2. The fibrous structure according to claim 1, further characterized in that the long fiber pulp comprises softwood kraft pulp fibers selected from the group consisting of southern softwood kraft and Softwood tropical kraft and mixtures of these. The fibrous structure according to claim 1 or 2, further characterized in that the fibrous structure comprises fibers of tropical hardwood pulp selected from the group consisting of acacia, eucalyptus and mixtures thereof, preferably wherein the fibers of wood pulp tropical hardwoods comprise Eucalyptus nitens, more preferably wherein the fibrous structure comprises more than 10% by weight of the Eucalyptus nitens fibers. 4. The fibrous structure according to any of claims 1 to 3, further characterized in that the short fiber stock has an intrinsic tensile strength greater than 236 g / cm (600 g / in). 5. The fibrous structure according to any of claims 1 to 4, characterized in that the long fiber pulp is present in a layer of long fiber pulp within the fibrous structure, wherein the long fiber pulp layer has an average fiber length in other layers. 6. The fibrous structure according to claim 5, further characterized in that the long fiber pulp layer is in the form of a sandwich between two other layers of fiber pulp. 7. The fibrous structure according to claim 5 or 6, further characterized in that the long fiber pulp layer comprises an outer surface of the fibrous structure. 8. The fibrous structure according to any of claims 1 to 7, characterized in that the fibrous structure comprises a massive softening agent.
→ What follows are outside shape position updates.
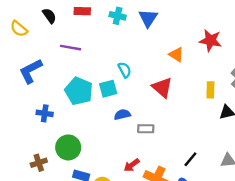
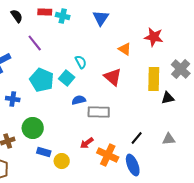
cyan cross: (118, 16) -> (63, 16), moved
purple line: (71, 48) -> (35, 43), turned 42
cyan square: (108, 89) -> (67, 78), turned -35
yellow rectangle: (210, 90) -> (154, 79), size x1.6
gray rectangle: (146, 129) -> (99, 112), size x1.5

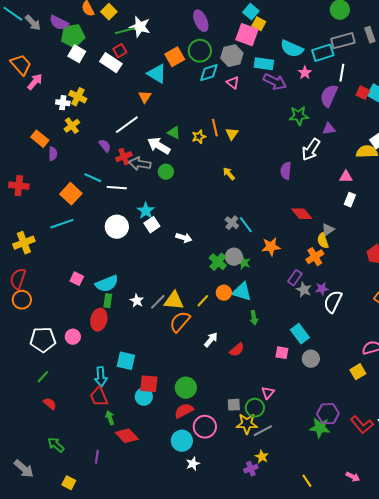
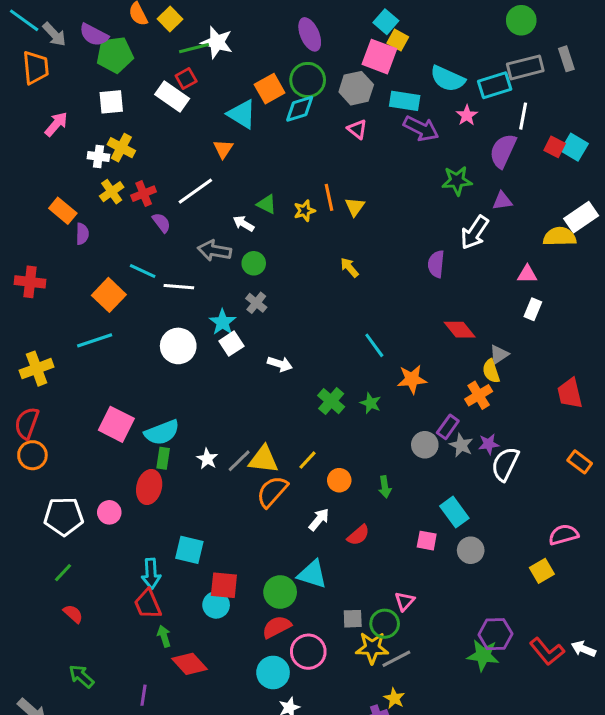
white square: (77, 54) -> (111, 102), moved, turned -36
orange trapezoid: (21, 65) -> (36, 68), moved, turned 35
cyan diamond: (209, 73) -> (300, 109), moved
white arrow: (159, 146) -> (244, 224), size x0.6
red cross: (124, 157) -> (144, 194), moved
gray cross: (232, 223) -> (256, 303), moved
gray circle: (234, 257) -> (425, 445), moved
pink square: (77, 279) -> (116, 424), size x1.6
cyan triangle: (242, 292) -> (312, 574), moved
orange circle: (224, 293) -> (339, 480), moved

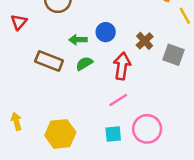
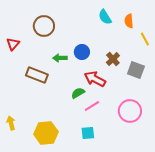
green semicircle: (84, 64) -> (78, 93), moved
red arrow: (122, 66) -> (95, 79), turned -70
pink circle: (147, 129) -> (130, 111), moved

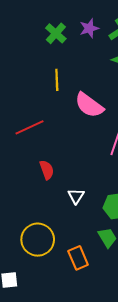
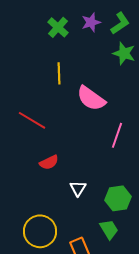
red line: (30, 127) -> (32, 120), turned 56
red semicircle: (47, 170) -> (49, 162), turned 84

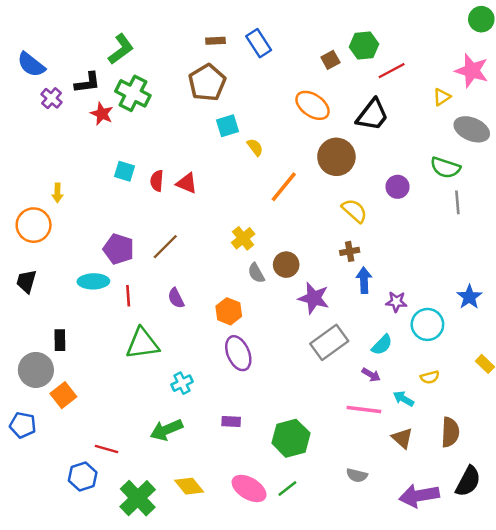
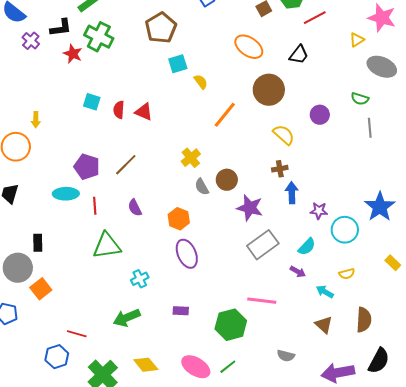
black trapezoid: (372, 115) -> (299, 55), size x0.7
green semicircle: (445, 168) -> (360, 99), size x0.7
blue star: (469, 297) -> (380, 207), size x1.4
pink line: (364, 409) -> (262, 301), moved

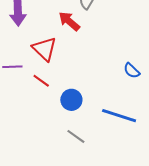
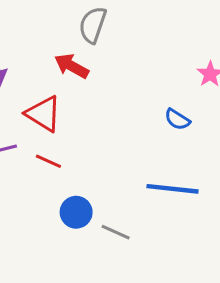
blue circle: (71, 100) -> (76, 212), moved

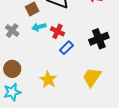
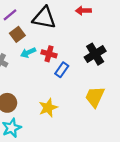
yellow star: (48, 80) -> (48, 108), turned 30

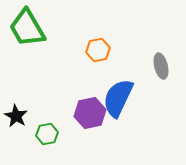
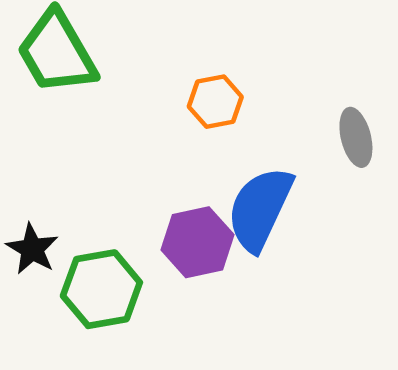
green hexagon: (47, 134) -> (101, 289), size x1.6

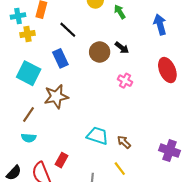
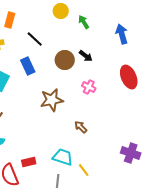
brown star: (56, 97) -> (52, 100), moved
cyan trapezoid: (97, 136) -> (63, 157), moved
brown arrow: (124, 142) -> (81, 127), moved
red rectangle: (61, 160) -> (29, 162), turned 48

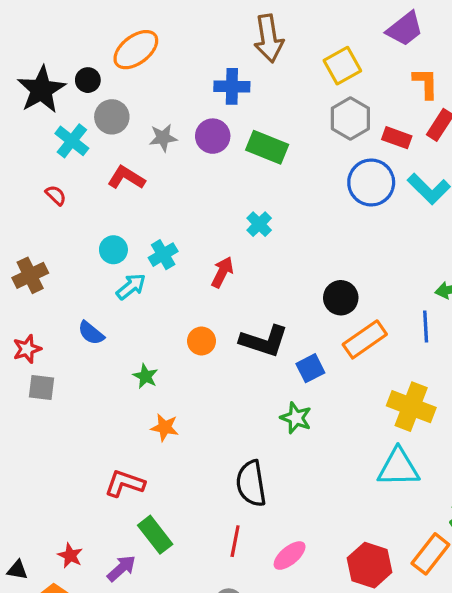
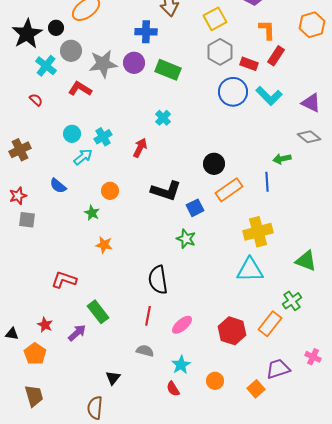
gray star: (163, 138) -> (103, 64), size x1.6
orange circle: (201, 341) -> (110, 191), moved
yellow cross: (411, 407) -> (258, 232), turned -36
red L-shape: (125, 483) -> (64, 280), moved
A sanitary tissue or single-sheet tissue product characterized in that it comprises a fibrous structure according to any of claims 1 to 8. A method for manufacturing a fibrous structure according to any of claims 1 to 8, characterized in that the method comprises the step of depositing a long fiber pulp further characterized in that the long fiber pulp comprises from 0% to less than 10% by weight of the long fibers having a roughness of less than 20 mg / 100. m in a band to form a fibrous structure.